**TASK GOAL**
The records below are to be retyped in full. Keep every word.

[[ AVAILABLE RECORDS open ]]

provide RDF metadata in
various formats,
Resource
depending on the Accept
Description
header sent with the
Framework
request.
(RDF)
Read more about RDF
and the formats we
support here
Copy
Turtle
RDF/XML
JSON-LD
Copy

[[ AVAILABLE RECORDS closed ]]

**RESULT FOR THIS EXERCISE**
provide RDF metadata in
various formats,
Resource
depending on the Accept
Description
header sent with the
Framework
request.
(RDF)
Read more about RDF
and the formats we
support here
Copy
Turtle
RDF/XML
JSON-LD
Copy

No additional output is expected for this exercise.